|By Lori MacVittie||
|April 22, 2014 09:00 AM EDT||
We've talked before about the bifurcation of the network, which is driven as much by the evolution of network services from "nice to have" to "critical" as it is by emerging architectures. The demarcation line in the network stack has traditionally been - and remains - between layers 3 and 4 in the OSI model. The reason for this is that there is a transition as you move from layer 3 to layer 4 from stateless networking to stateful networking.
Stateless networking requires very little participation. It's limited to evaluating network protocol frames and headers for the purpose of determining where to forward any given packet. The information extracted from the packet is not saved; it is not compared to previous packets.This is why it's stateless, because no information regarding the state of the communication is retained. It is evaluated and the packet is forwarded out the appropriate port based on what's in the FIB (Forwarding Information Base) or what's more commonly referred to as the "forwarding table."
Stateful networking, which begins at layer 4, retains certain information extracting from frames and packets and, as you move up the stack, from the application layer. It does this because protocols like TCP are connection-oriented and try to maintain guaranteed delivery. This is achieved through the use of sequence numbers in the TCP headers that, when out of order or lost cause the network to retransmit the packets.

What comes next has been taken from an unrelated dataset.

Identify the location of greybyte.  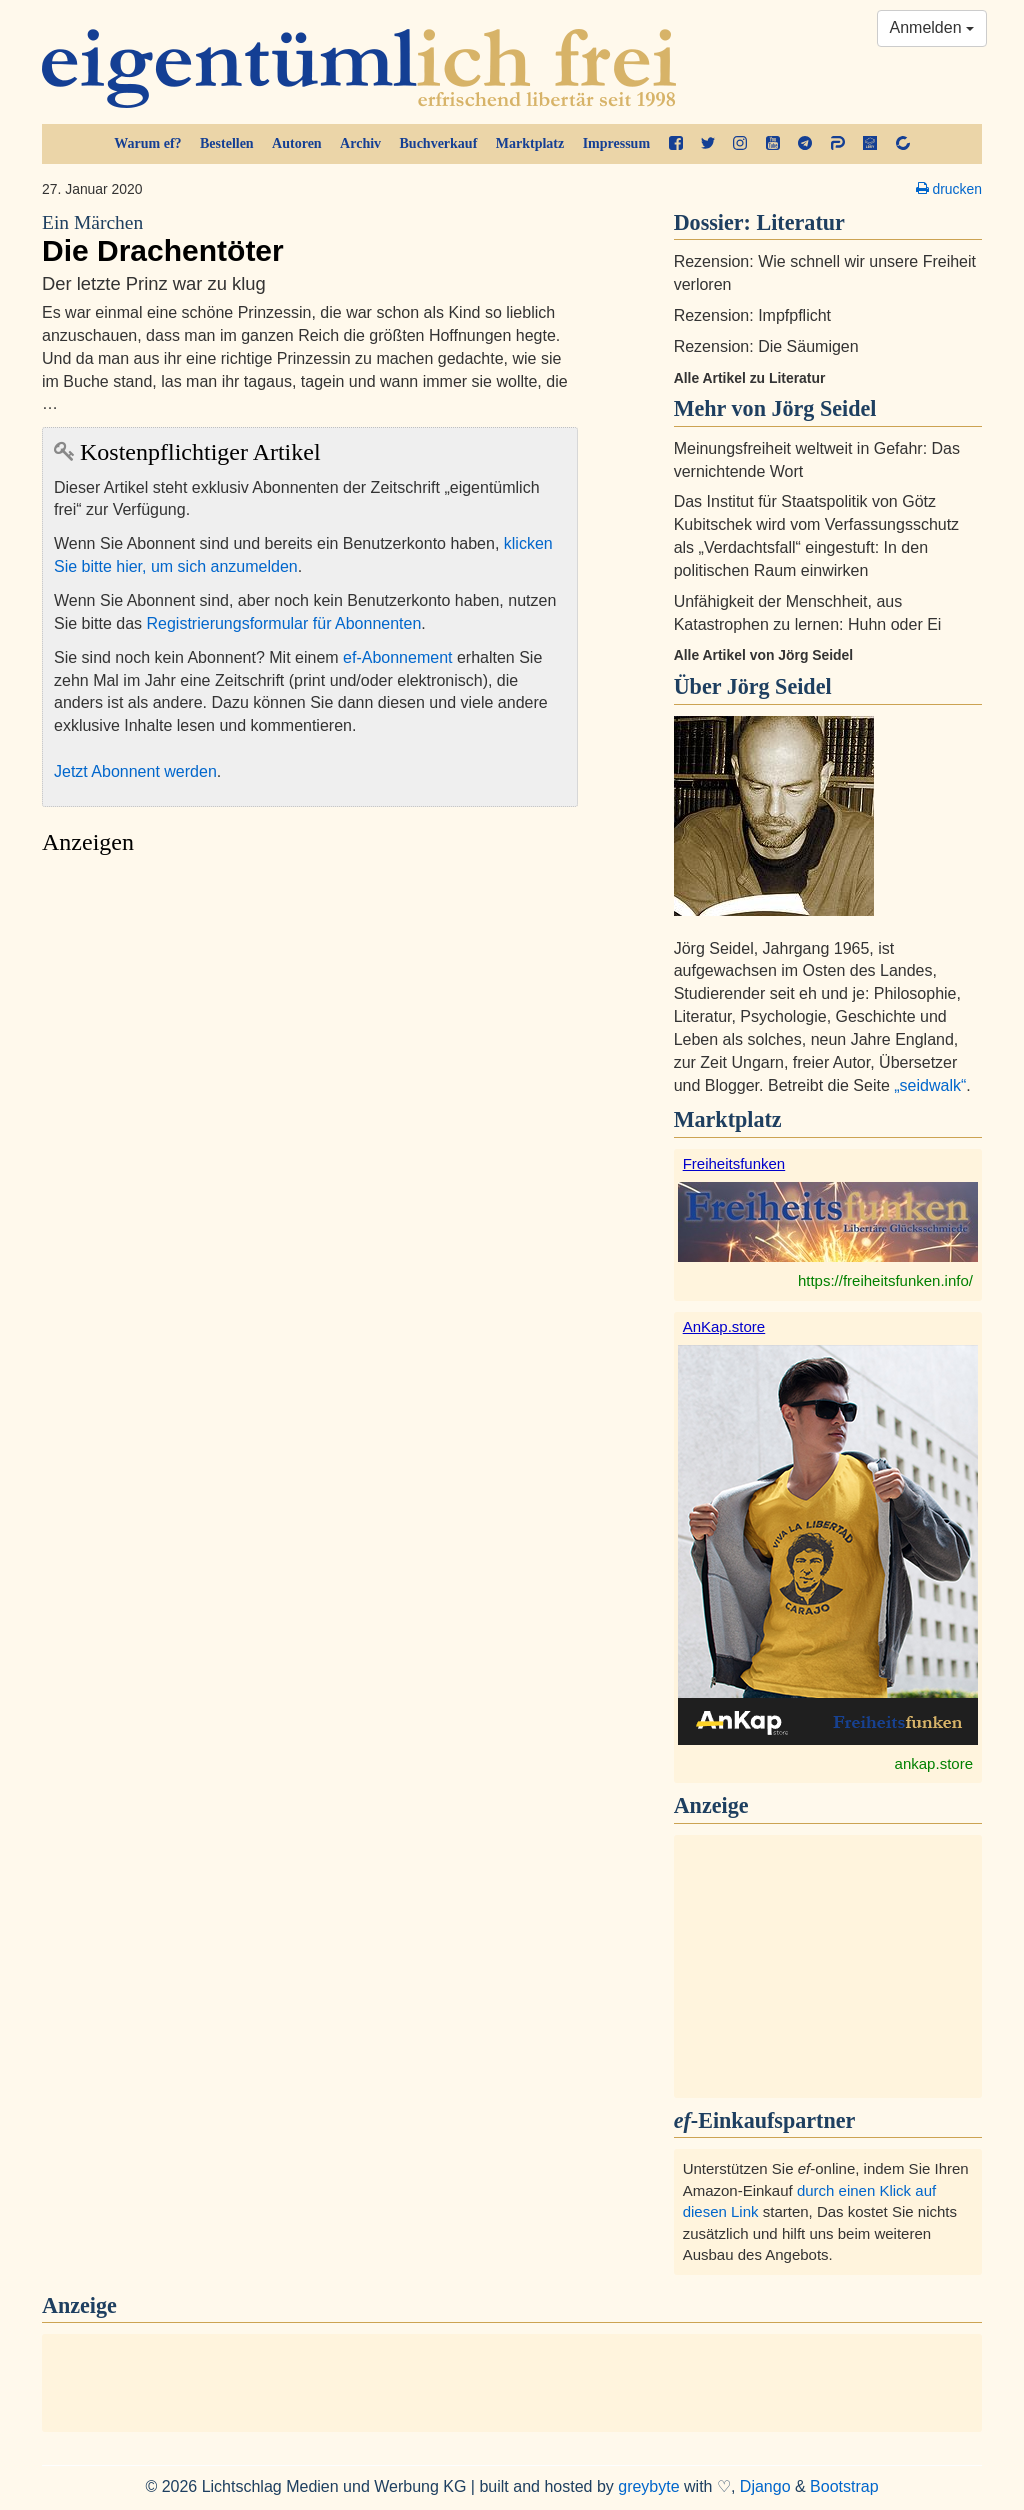
(648, 2486).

There is state associated with TCP, i.e. "I have received packet 1 and am waiting for packet 2 in this connection." This is readily seen in the use of ACKnowledgment packets associated with TCP. There is a pre-designated flow associated with TCP that depends on the state of the end-points involved in the connection.
When a networking service operating at layer 4 or higher is inserted into this communication flow, it must also maintain the connection state. This is particularly true of staple stateful services such as security and load balancing, which rely on state to provide stateful failover services (i.e., without simply dropping connections) or to detect attacks based on state, such as SYN floods.
The higher a network service operates in the network stack, the more participation is required. For example, application routing based on HTTP headers (the URI, the hostname, cookie values, etc... ) rely on the ability of an intermediate network device maintaining state as well as extracting data from within the payload of a message (which is not the same as a packet). A message might actually require 2 or 3 or more packets, as data transferred by modern web applications is often larger than the network MTU of 1500 bytes. This means the intermediate device operating at the application layer must be stateful, as it must act as the end point for the connection in order gather all the packets that make up a message before it can extract the data and then execute its policies. This is why we also emphasize that layer 2-3 is "fixed" and layer 4-7 is "variable."
Networking protocols at layer 2-3 are governed by standards that clearly define the layout of Ethernet frames and IP packets. Devices operating at those layers have highly optimized algorithms for extracting the information needed from frames and packet headers in order to determine how to forward the packet. TCP affords the same luxury at layer 4, but as networking moves up the stack the exactly location of information necessary to make a forwarding decision become highly variable.
Even with a clearly defined protocol like HTTP, there is a wide variation in where certain data might be in the header. This is because not all headers are required and unlike Ethernet and IP and even TCP, where options may not be specified, there is still room reserved for those values. HTTP does not require that space be reserved for optional headers. They are simply left out, which can dramatically change the location (and thus the method of extraction by the intermediate device) of the data necessary to formulate a forwarding decision.
Say you had a form to fill out and, depending on the answer to question 2 you might go on to question 3 or skip to question 8. If that form were layer 2 or 3, each question would be clearly numbered. Skipping to question 8 would be quick and easy. But if that form were layer 7, the questions are not labeled, and to get to question 8 you have to count each of the questions manually. That's the difference between "fixed" and "variable". It's why compute resource requirements are more important to layer 7 than they are to layer 2 or 3.
Why this matters to SDN
This matters a great deal to SDN architectures because of how it impacts the control-data plane separation architecture. Stateless networking is perfectly suited to an architecture that places responsibility for making forwarding decisions on a centralized controller because the frequency with which those decisions must be made is relatively low. Conversely, stateful networking requires more participation and more frequent decisions as well as requiring the maintenance of state for each and every connection. This has serious implications for the controller in such a model, as it forces issues of controller scalability and resource requirements into the equation as the controller more actively participates (and stores more information) with stateful networking than it does with stateless networking.
This is not to say that SDN architecture is incompatible with higher order network services. It just means that the SDN solution you choose for stateless networking will almost certain not be the same SDN solution you choose for stateful networking. That means it's important to investigate solutions that address both of your "networks" with an eye toward integration and interoperability.